Microsoft is taking the living room, with the XBox, and potentially with the Surface table.  Apple is taking your pocket, and your personal telecommunications.

It's the same plan.  And the only question is, which one is more important in your day to day life, and your connections with others.  The living room, or the cell phone?

11.05.2008

looking to the future.

As a Black person, as a person of mixed race, as someone who believes that we as humanity can do better, it makes me happy, proud, and hopeful to say that Barack Obama is the next President of the United States.


We all know that this campaign was unprecedented in terms of social media application, use of newer communications media to organize and bolster support, and clean design and pitch perfect marketing.

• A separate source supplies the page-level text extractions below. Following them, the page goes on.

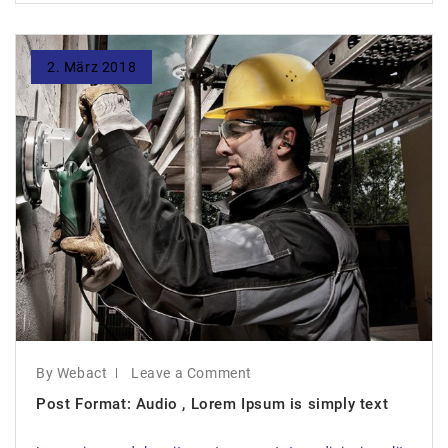
2. März 2018
By Webact
Leave a Comment
Post Format: Audio , Lorem Ipsum is simply text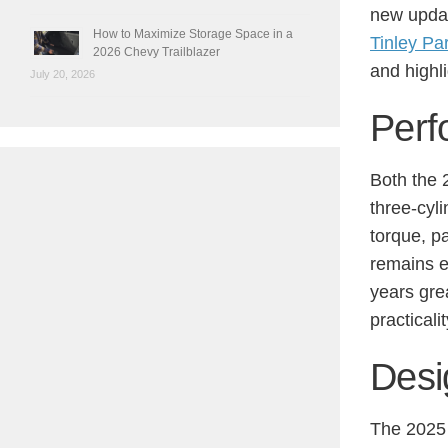
new updat
How to Maximize Storage Space in a
Tinley Pa
2026 Chevy Trailblazer
and highl
July 20, 2026
Perf
Both the 
three-cyl
torque, p
remains e
years gre
practicalit
Desi
The 2025 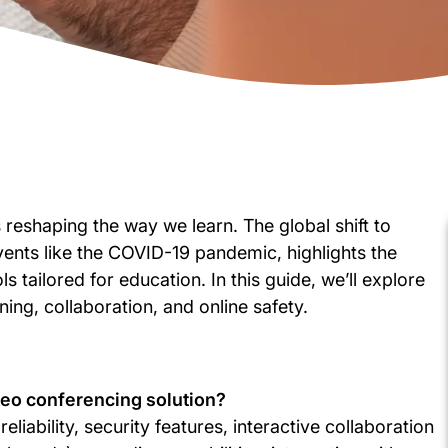
 reshaping the way we learn. The global shift to
vents like the COVID-19 pandemic, highlights the
s tailored for education. In this guide, we’ll explore
ning, collaboration, and online safety.
ideo conferencing solution?
eliability, security features, interactive collaboration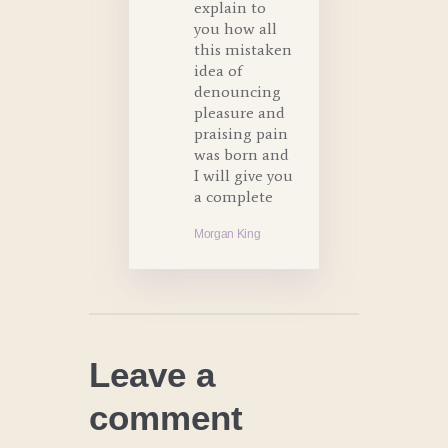
explain to
you how all
this mistaken
idea of
denouncing
pleasure and
praising pain
was born and
I will give you
a complete
Morgan King
Leave a
comment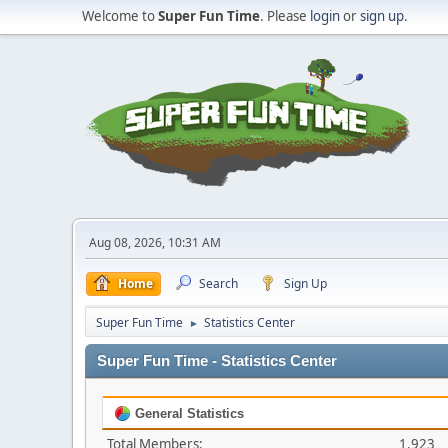
Welcome to
Super Fun Time
. Please
login
or
sign up
.
Aug 08, 2026, 10:31 AM
Home
Search
Sign Up
Super Fun Time
Statistics Center
►
Super Fun Time - Statistics Center
General Statistics
Total Members:
1,923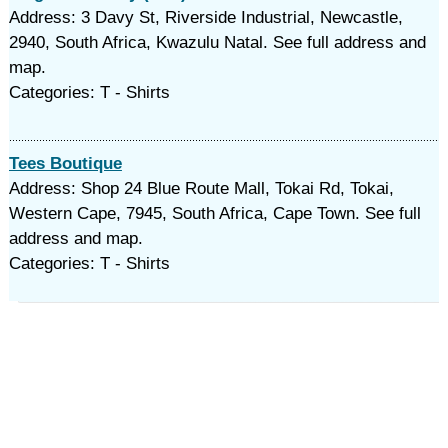
Address: 3 Davy St, Riverside Industrial, Newcastle,
2940, South Africa, Kwazulu Natal. See full address and
map.
Categories: T - Shirts
Tees Boutique
Address: Shop 24 Blue Route Mall, Tokai Rd, Tokai,
Western Cape, 7945, South Africa, Cape Town. See full
address and map.
Categories: T - Shirts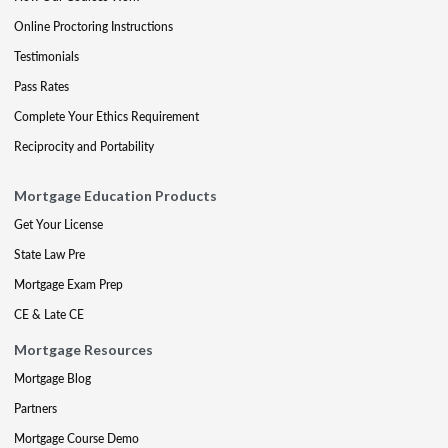
Online Proctoring Instructions
Testimonials
Pass Rates
Complete Your Ethics Requirement
Reciprocity and Portability
Mortgage Education Products
Get Your License
State Law Pre
Mortgage Exam Prep
CE & Late CE
Mortgage Resources
Mortgage Blog
Partners
Mortgage Course Demo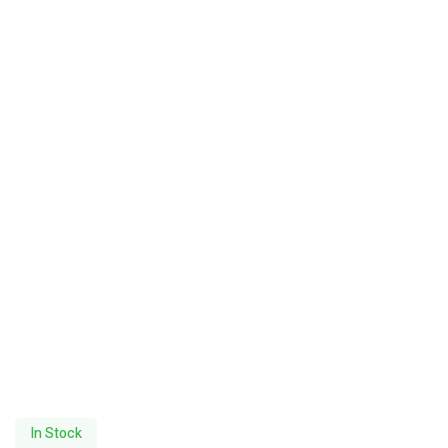
In Stock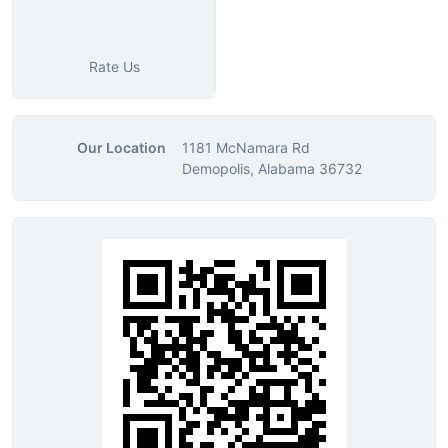
Rate Us
Our Location
1181 McNamara Rd
Demopolis, Alabama 36732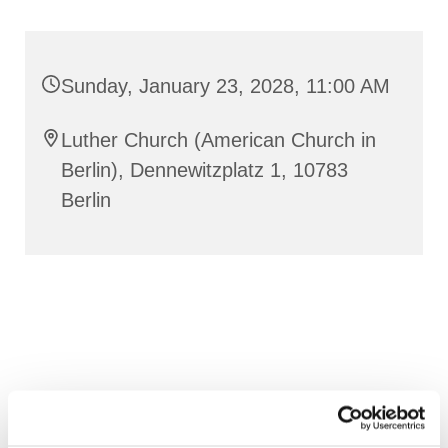
Sunday, January 23, 2028, 11:00 AM
Luther Church (American Church in
Berlin), Dennewitzplatz 1, 10783
Berlin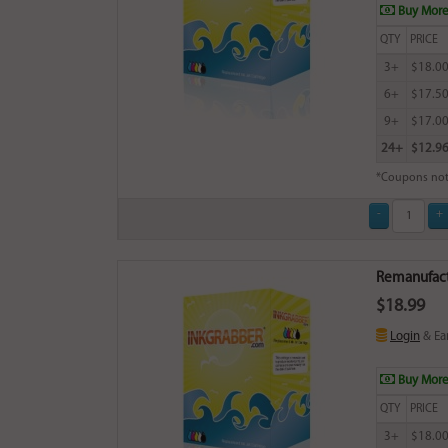
Buy More
QTY
PRICE
3+
$18.0
6+
$17.5
9+
$17.0
24+
$12.9
*Coupons not
Remanufact
$18.99
Login
& Ea
Buy More
QTY
PRICE
3+
$18.0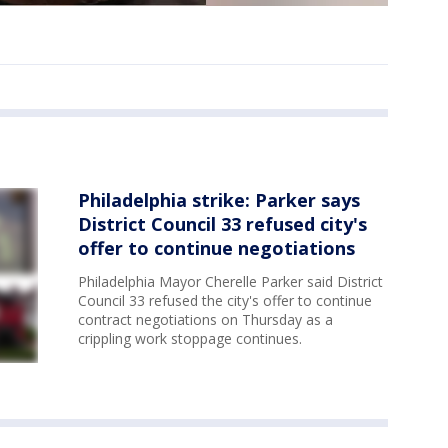
Philadelphia strike: Parker says
District Council 33 refused city's
offer to continue negotiations
Philadelphia Mayor Cherelle Parker said District
Council 33 refused the city's offer to continue
contract negotiations on Thursday as a
crippling work stoppage continues.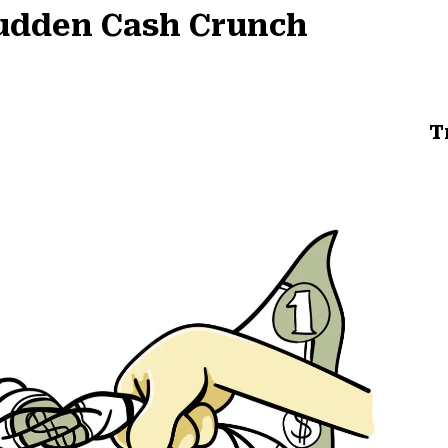
Sudden Cash Crunch
T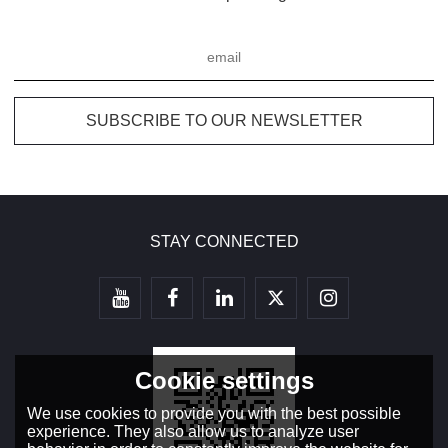
STAY CONNECTED
Cookie settings
We use cookies to provide you with the best possible
experience. They also allow us to analyze user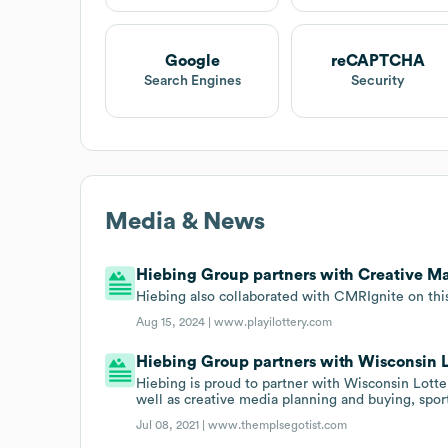
Google
reCAPTCHA
Search Engines
Security
Media & News
Hiebing Group partners with Creative Ma
Hiebing also collaborated with CMRIgnite on thi
Aug 15, 2024 |
www.playilottery.com
Hiebing Group partners with Wisconsin L
Hiebing is proud to partner with Wisconsin Lotter
well as creative media planning and buying, spor
Jul 08, 2021 |
www.themplsegotist.com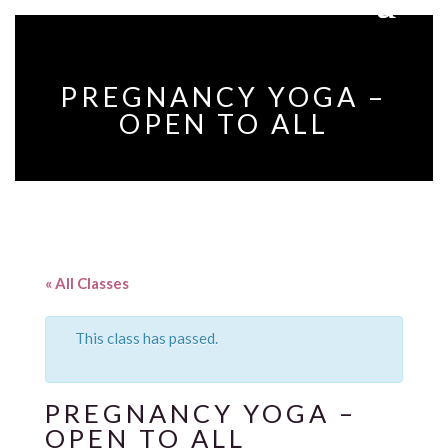
PREGNANCY YOGA –
OPEN TO ALL
« All Classes
This class has passed.
PREGNANCY YOGA –
OPEN TO ALL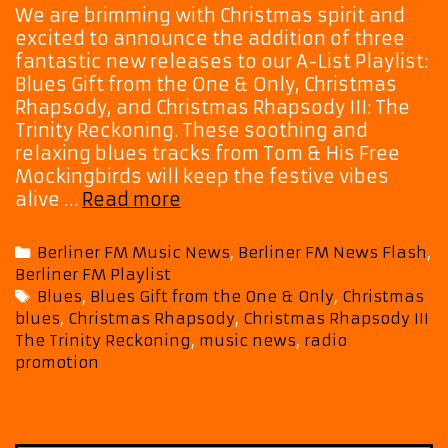
We are brimming with Christmas spirit and
excited to announce the addition of three
fantastic new releases to our A-List Playlist:
Blues Gift from the One & Only, Christmas
Rhapsody, and Christmas Rhapsody III: The
Trinity Reckoning. These soothing and
relaxing blues tracks from Tom & His Free
Mockingbirds will keep the festive vibes
Blues
alive …
Read more
&
Joy:
Categories
Berliner FM Music News
,
Berliner FM News Flash
,
Tom
Berliner FM Playlist
&
Tags
Blues
,
Blues Gift from the One & Only
,
Christmas
His
blues
,
Christmas Rhapsody
,
Christmas Rhapsody III
Free
The Trinity Reckoning
,
music news
,
radio
Mockingbirds
promotion
Bring
Christmas
Cheer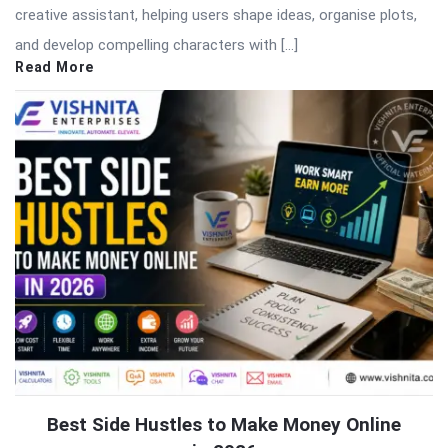
creative assistant, helping users shape ideas, organise plots,
and develop compelling characters with […]
Read More
Best Side Hustles to Make Money Online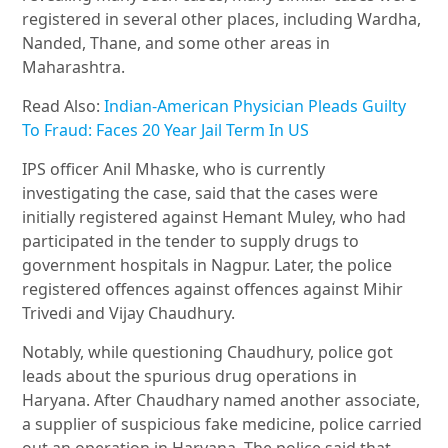
registered in several other places, including Wardha,
Nanded, Thane, and some other areas in
Maharashtra.
Read Also:
Indian-American Physician Pleads Guilty
To Fraud: Faces 20 Year Jail Term In US
IPS officer Anil Mhaske, who is currently
investigating the case, said that the cases were
initially registered against Hemant Muley, who had
participated in the tender to supply drugs to
government hospitals in Nagpur. Later, the police
registered offences against offences against Mihir
Trivedi and Vijay Chaudhury.
Notably, while questioning Chaudhury, police got
leads about the spurious drug operations in
Haryana. After Chaudhary named another associate,
a supplier of suspicious fake medicine, police carried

I'm calling it now - every other president in recent memory has gone on the lecture circuit talking about leadership, or entered the military industrial complex, or oil business, as a high powered executive taking advantage of his connections - Barack Obama will leave office (hopefully in 8 years) and be reached out to for his ability to craft a compelling message, build his own tribe out of a disparate people, and market himself, his product better than anyone in living memory.

For his next trick, living up to the hype.  Best of luck, President-Elect Obama.